Explains the Society pretty damn well: People crafting a world where they’re unfettered while making themselves appear altruistic.
“You’re not actually from this planet, are you?” Alexander said carefully.
“You’ve divined my secret, mortal!” Michael said dramatically. “I must wreak my doom upon you!”
“This is a great discussion,” Alexander said. “But I should probably get ahold of The Designer.”
“Does The Designer have a name or simply a title with capital letters?” Michael asked.
“Kevin,” Alexander said. “Kevin Winchard.”
“So, let us go see”—Michael paused dramatically—“The Designer!”
“I’ll text him and see if he’s available,” Alex said, tapping at his phone.
“So . . . we meet him here?” Michael asked.
“I’m checking . . .”
“I’ll just sit here and wait, then,” Michael said, eyeing the computer. “Do I get to keep this?”
A kid could hope.
“Uh, no?” Alex said, still examining his phone.

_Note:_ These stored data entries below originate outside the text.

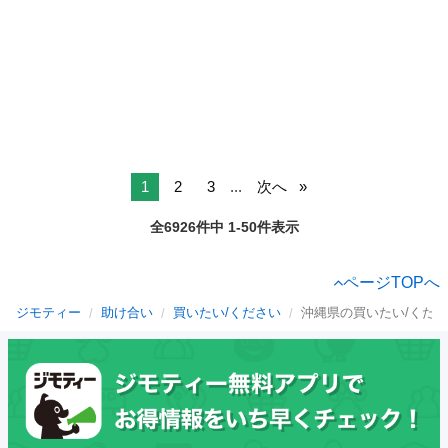
1
2
3
...
次へ
全6926件中 1-50件表示
ページTOPへ
ジモティー
助け合い
買いたい/ください
沖縄県の買いたい/くだ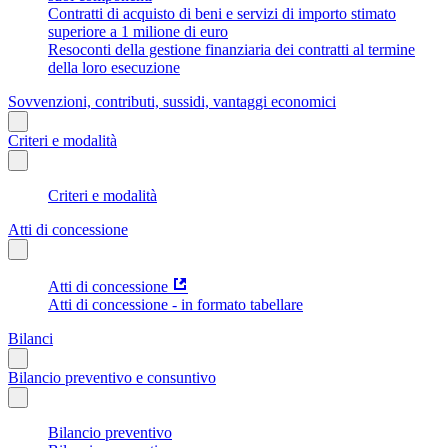
Contratti di acquisto di beni e servizi di importo stimato
superiore a 1 milione di euro
Resoconti della gestione finanziaria dei contratti al termine
della loro esecuzione
Sovvenzioni, contributi, sussidi, vantaggi economici
Criteri e modalità
Criteri e modalità
Atti di concessione
Atti di concessione
Atti di concessione - in formato tabellare
Bilanci
Bilancio preventivo e consuntivo
Bilancio preventivo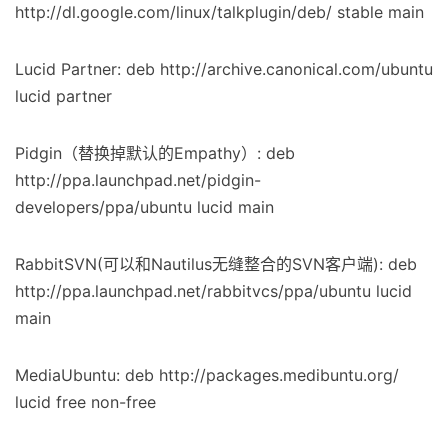
http://dl.google.com/linux/talkplugin/deb/ stable main
Lucid Partner: deb http://archive.canonical.com/ubuntu
lucid partner
Pidgin（替换掉默认的Empathy）: deb
http://ppa.launchpad.net/pidgin-
developers/ppa/ubuntu lucid main
RabbitSVN(可以和Nautilus无缝整合的SVN客户端): deb
http://ppa.launchpad.net/rabbitvcs/ppa/ubuntu lucid
main
MediaUbuntu: deb http://packages.medibuntu.org/
lucid free non-free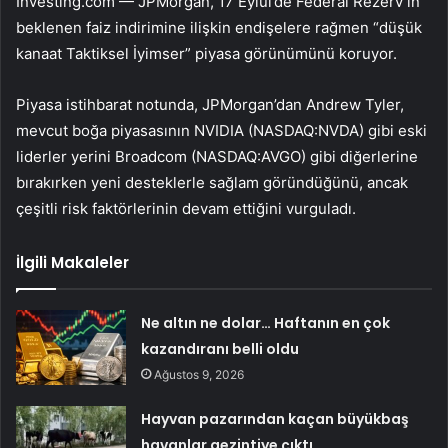
Investing.com — JPMorgan, 17 Eylül’de Federal Rezerv’in
beklenen faiz indirimine ilişkin endişelere rağmen “düşük
kanaat Taktiksel İyimser” piyasa görünümünü koruyor.
Piyasa istihbarat notunda, JPMorgan’dan Andrew Tyler,
mevcut boğa piyasasının
NVIDIA (NASDAQ:NVDA)
gibi eski
liderler yerini
Broadcom (NASDAQ:AVGO)
gibi diğerlerine
bırakırken yeni desteklerle sağlam göründüğünü, ancak
çeşitli risk faktörlerinin devam ettiğini vurguladı.
İlgili Makaleler
Ne altın ne dolar… Haftanın en çok
kazandıranı belli oldu
Ağustos 9, 2026
Hayvan pazarından kaçan büyükbaş
havanlar gezintiye çıktı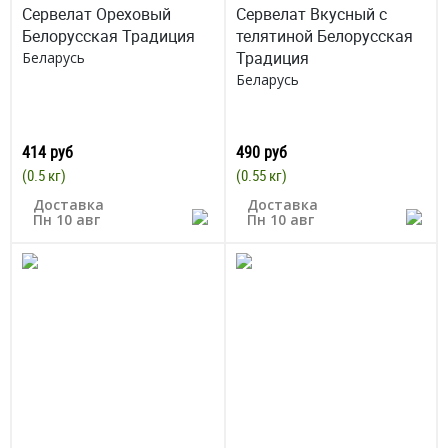
Сервелат Ореховый
Сервелат Вкусный с
Белорусская Традиция
телятиной Белорусская
Традиция
Беларусь
Беларусь
414 руб
490 руб
(0.5 кг)
(0.55 кг)
Доставка
Доставка
Пн 10 авг
Пн 10 авг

“Would anyone notice if, you know, it got lost in inventory or if someone—not me—were to Strategically Transfer Equipment to an Alternate Location?”
“Since it’s my work computer, probably yeah, someone would notice,” Alexander said, giving him the Spock Eyebrow. “And Strategically . . . what?”
“Strategically Transfer Equipment to an Alternate Location,” Michael repeated.
Alexander’s lips moved for a moment, and he looked at the ceiling muttering, then frowned.
“Don’t S.T.E.A.L. my computer,” Alexander said, returning to his characteristic deadpan.
“Wouldn’t think of it,” Michael said, pushing the laptop over. “It’s not nearly powerful enough to compute the variables of water compression in various stellar configurations.”
Alexander started to open his mouth, shook his head, and went back to fiddling with his phone.
Michael put in a pair of earbuds, chose a heavy metal soundtrack on his phone, then leaned back and steepled his fingers, eyes closed.
The chicken-and-egg problem wasn’t going to sort itself out.